Paleontology in the United States refers to paleontological research occurring within or conducted by people from the United States. Paleontologists have found that at the start of the Paleozoic era, what is now "North" America was actually in the southern hemisphere. Marine life flourished in the country's many seas. Later the seas were largely replaced by swamps, home to amphibians and early reptiles. When the continents had assembled into Pangaea drier conditions prevailed. The evolutionary precursors to mammals dominated the country until a mass extinction event ended their reign.
The Mesozoic era followed and the dinosaurs began their rise to dominance, spreading into the country before Pangaea split up. During the latter Jurassic Morrison Formation dinosaurs lived in the western states. During the Cretaceous, the Gulf of Mexico expanded until it split North America in half. Plesiosaurs and mosasaurs swam in its waters. Later it began to withdraw and the western states were home to the Hell Creek dinosaurs. Another mass extinction ended the reign of the dinosaurs.
The Cenozoic era began afterward. The inland sea of the Cretaceous vanished and mammals came to dominate the land. The western states were home to primitive camels and horses as well as the carnivorous creodonts. Soon mammals had entered the oceans and the early whale Basilosaurus swam the coastal waters of the southeast. Rhino-like titanotheres dominated Oligocene South Dakota. From this point on the climate in the United States cooled until the Pleistocene, when glaciers spread. Saber-toothed cats, woolly mammoths, mastodons, and dire wolves roamed the land. Humans arrived across a land bridge between Siberia and Alaska and may have played a role in hunting these animals into extinction.

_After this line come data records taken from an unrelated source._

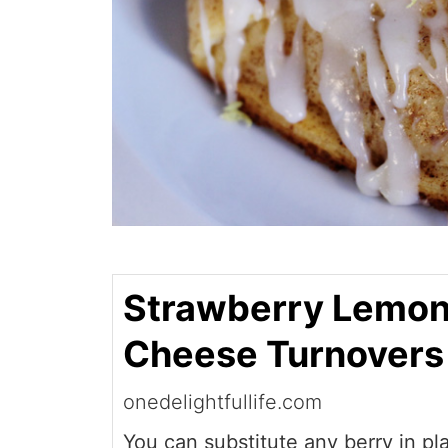
Strawberry Lemo
Cheese Turnovers
onedelightfullife.com
You can substitute any berry in pl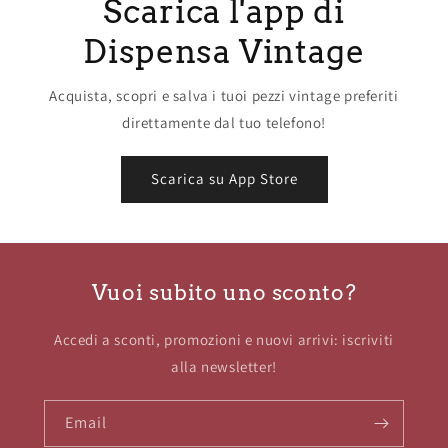
Scarica l'app di
Dispensa Vintage
Acquista, scopri e salva i tuoi pezzi vintage preferiti
direttamente dal tuo telefono!
Scarica su App Store
Vuoi subito uno sconto?
Accedi a sconti, promozioni e nuovi arrivi: iscriviti
alla newsletter!
Email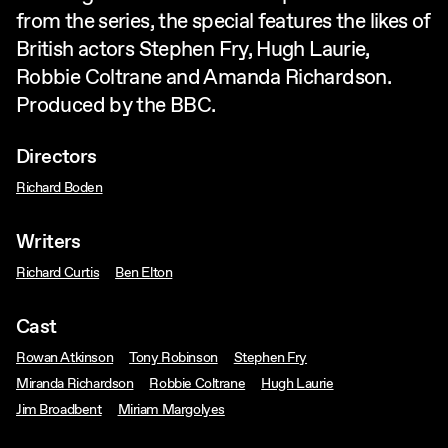
from the series, the special features the likes of
British actors Stephen Fry, Hugh Laurie,
Robbie Coltrane and Amanda Richardson.
Produced by the BBC.
Directors
Richard Boden
Writers
Richard Curtis
Ben Elton
Cast
Rowan Atkinson
Tony Robinson
Stephen Fry
Miranda Richardson
Robbie Coltrane
Hugh Laurie
Jim Broadbent
Miriam Margolyes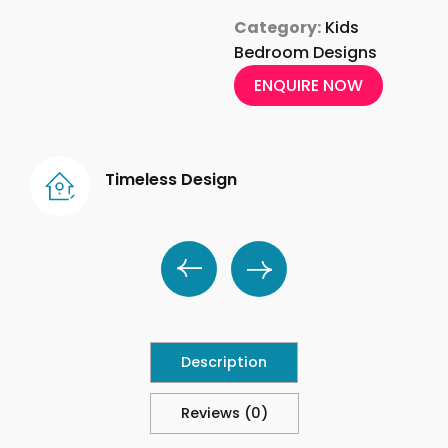
Category:
Kids
Bedroom Designs
ENQUIRE NOW
Timeless Design
Description
Reviews (0)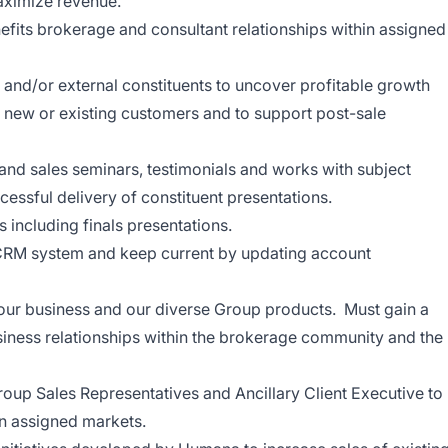
maximize revenue.
efits brokerage and consultant relationships within assigned
s and/or external constituents to uncover profitable growth
n new or existing customers and to support post-sale
 and sales seminars, testimonials and works with subject
ccessful delivery of constituent
presentations.
s including finals
presentations.
s CRM system and keep current by updating account
our business and our diverse Group products. Must gain a
iness relationships within the brokerage community and the
roup Sales Representatives and Ancillary Client Executive to
in assigned markets.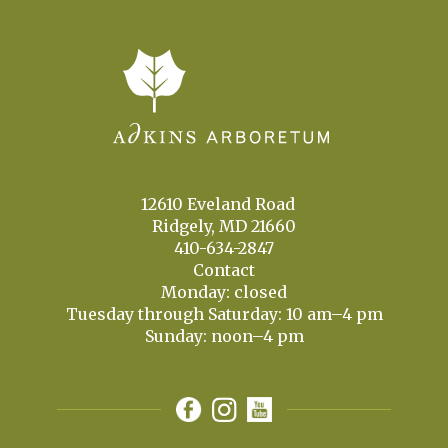
12610 Eveland Road
Ridgely, MD 21660
410-634-2847
Contact
Monday: closed
Tuesday through Saturday: 10 am–4 pm
Sunday: noon–4 pm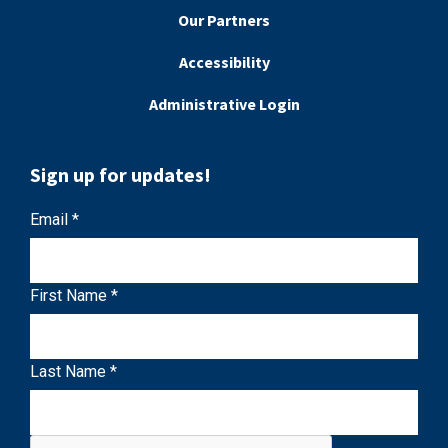
Our Partners
Accessibility
Administrative Login
Sign up for updates!
C
Email
*
o
n
First Name
*
s
t
a
Last Name
*
n
t
C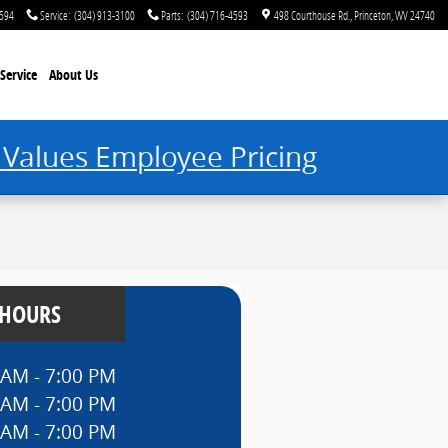
4594
Service
:
(304) 913-3100
Parts
:
(304) 716-4593
498 Courthouse Rd.
Princeton
,
WV
24740
Service
About Us
 Values Employee Pricing
 HOURS
 AM - 7:00 PM
 AM - 7:00 PM
 AM - 7:00 PM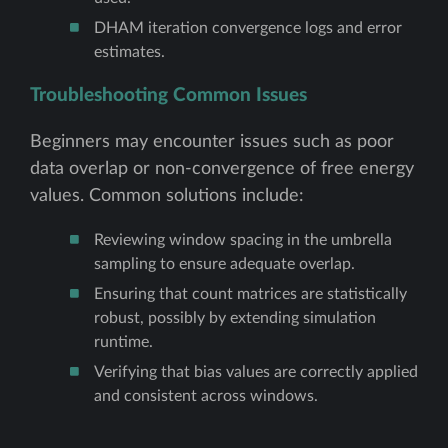
DHAM iteration convergence logs and error
estimates.
Troubleshooting Common Issues
Beginners may encounter issues such as poor
data overlap or non-convergence of free energy
values. Common solutions include:
Reviewing window spacing in the umbrella
sampling to ensure adequate overlap.
Ensuring that count matrices are statistically
robust, possibly by extending simulation
runtime.
Verifying that bias values are correctly applied
and consistent across windows.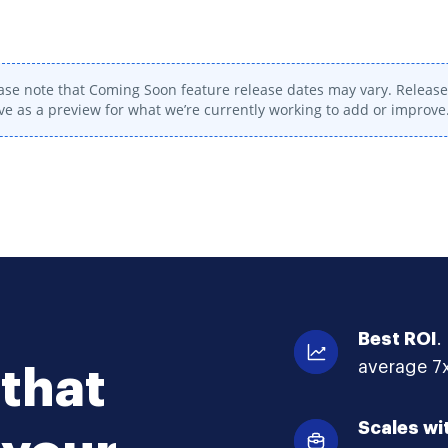
ase note that Coming Soon feature release dates may vary. Release 
ve as a preview for what we’re currently working to add or improve
Best ROI
.
average 7x
that
Scales wi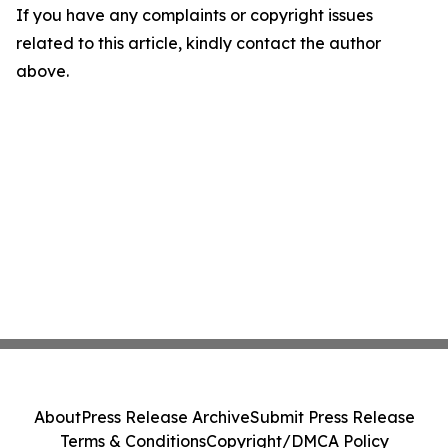
If you have any complaints or copyright issues
related to this article, kindly contact the author
above.
About
Press Release Archive
Submit Press Release
Terms & Conditions
Copyright/DMCA Policy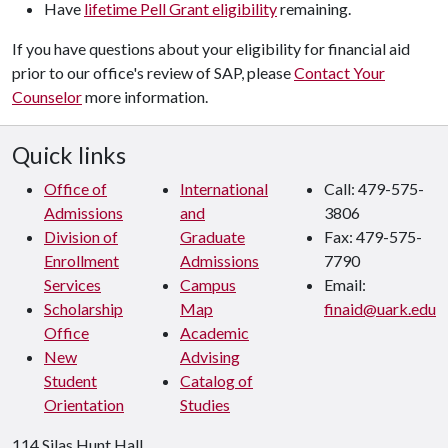
Have
lifetime Pell Grant eligibility
remaining.
If you have questions about your eligibility for financial aid
prior to our office's review of SAP, please
Contact Your
Counselor
more information.
Quick links
Office of
International
Call: 479-575-
Admissions
and
3806
Division of
Graduate
Fax: 479-575-
Enrollment
Admissions
7790
Services
Campus
Email:
Scholarship
Map
finaid@uark.edu
Office
Academic
New
Advising
Student
Catalog of
Orientation
Studies
114 Silas Hunt Hall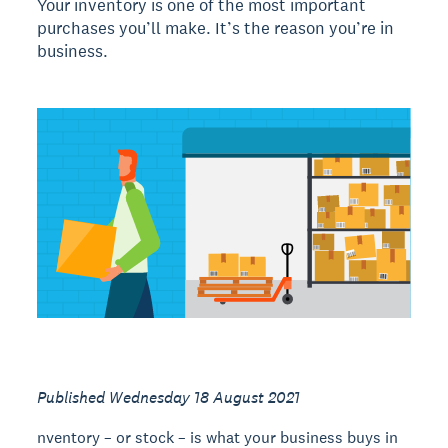
Your inventory is one of the most important
purchases you’ll make. It’s the reason you’re in
business.
Published Wednesday 18 August 2021
nventory – or stock – is what your business buys in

Native Americans have been familiar with fossils for thousands of years, but the first major fossil discovery to attract the attention of formally trained scientists were the Ice Age fossils of Kentucky's Big Bone Lick. These fossils were studied by eminent intellectuals like France's George Cuvier and local statesmen like Benjamin Franklin, Thomas Jefferson, and George Washington. By the beginning of the 19th century, Dinosaur footprints were discovered near the country's east coast. Later in the century, as more dinosaur fossils were uncovered, eminent paleontologists Edward Drinker Cope and Othniel Charles Marsh were embroiled in a bitter rivalry to collect the most fossils and name the most new species.
Early in the 20th century major finds continued, such as the Ice Age mammals of the La Brea Tar Pits. Mid-to-late twentieth-century discoveries in the United States triggered the Dinosaur Renaissance as the discovery of the bird-like Deinonychus overturned misguided notions of dinosaurs as plodding lizard-like animals, highlighting their sophisticated physiology and apparent relationship with birds. Other notable finds in the United States include Maiasaura, which provided early evidence for parental care in dinosaurs and "Seismosaurus", the largest known dinosaur.